The Brits, amazing enough for a country so dependent on sea power, had real problems with getting first rate Carrier Aircraft. The attempts to "Navalize" the Hurricane and Spitfire had only modest success,and by the end of the war the ROyal Navy was using mainly US Carrier craft on board their carriers.
The Corsair was particularly liked by the RN pilots.

No doubt, and it's an observation worth taking to heart.

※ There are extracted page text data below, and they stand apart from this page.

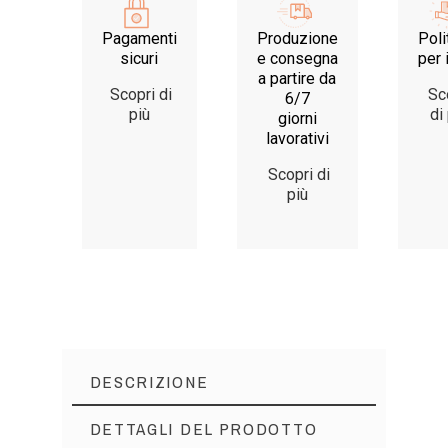
Pagamenti
Produzione
Poli
sicuri
e consegna
per 
a partire da
Scopri di
Sc
6/7
più
di
giorni
lavorativi
Scopri di
più
DESCRIZIONE
DETTAGLI DEL PRODOTTO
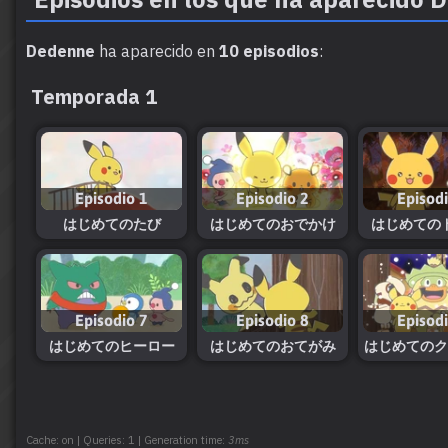
Dedenne
ha aparecido en
10 episodios
:
Temporada 1
Episodio 1
Episodio 2
Episod
はじめてのたび
はじめてのおでかけ
はじめての
Episodio 7
Episodio 8
Episod
はじめてのヒーロー
はじめてのおてがみ
はじめてのク
Cache: on | Queries: 1 | Generation time:
3ms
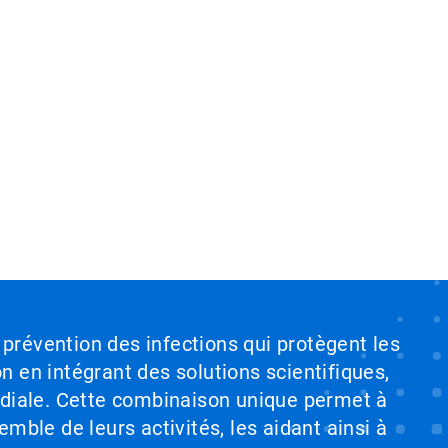
 prévention des infections qui protègent les
on en intégrant des solutions scientifiques,
ndiale. Cette combinaison unique permet à
emble de leurs activités, les aidant ainsi à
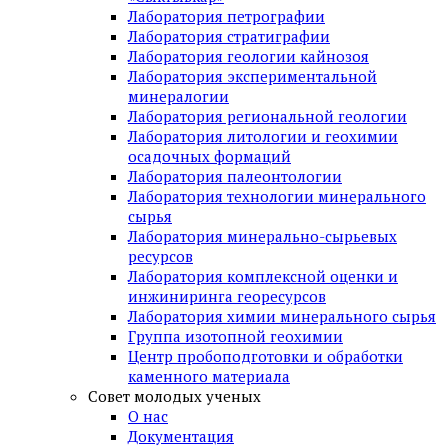
Лаборатория петрографии
Лаборатория стратиграфии
Лаборатория геологии кайнозоя
Лаборатория экспериментальной
минералогии
Лаборатория региональной геологии
Лаборатория литологии и геохимии
осадочных формаций
Лаборатория палеонтологии
Лаборатория технологии минерального
сырья
Лаборатория минерально-сырьевых
ресурсов
Лаборатория комплексной оценки и
инжиниринга георесурсов
Лаборатория химии минерального сырья
Группа изотопной геохимии
Центр пробоподготовки и обработки
каменного материала
Совет молодых ученых
О нас
Документация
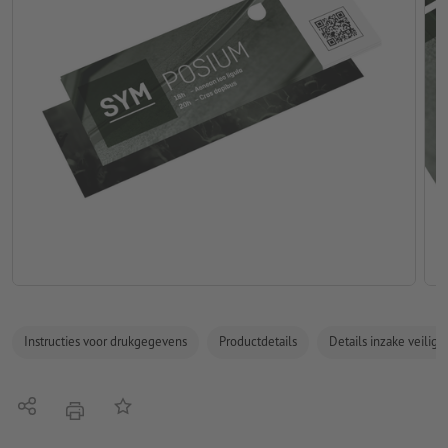
Instructies voor drukgegevens
Productdetails
Details inzake veilig
Delen
Op de lijst
afdrukken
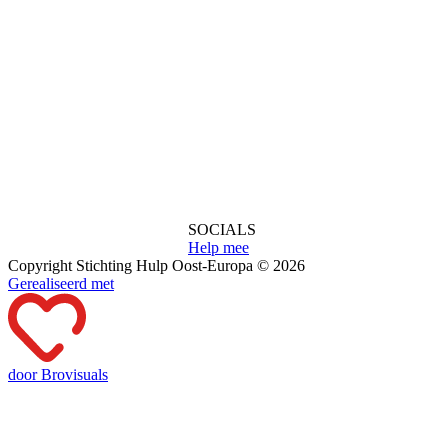
SOCIALS
Help mee
Copyright Stichting Hulp Oost-Europa © 2026
Gerealiseerd met
door Brovisuals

But in the alternate history scenario that Henri is proposing, the RN carriers would play at best a minor role, if any. Defense against bombers would mainly happen from land based airfields, as would any air attacks on a hypothetical Sea Lion invasion force. As Force Z showed only a bit later, if there was any doubt in the first place, you don't really need a carrier to bomb a ship. If you have bombers that can do the job -- and, as the Cap'n keeps pointing out, the Germans never proved much of a capability there -- their being in range of land airstrips is not really an impediment. Quite the opposite in fact.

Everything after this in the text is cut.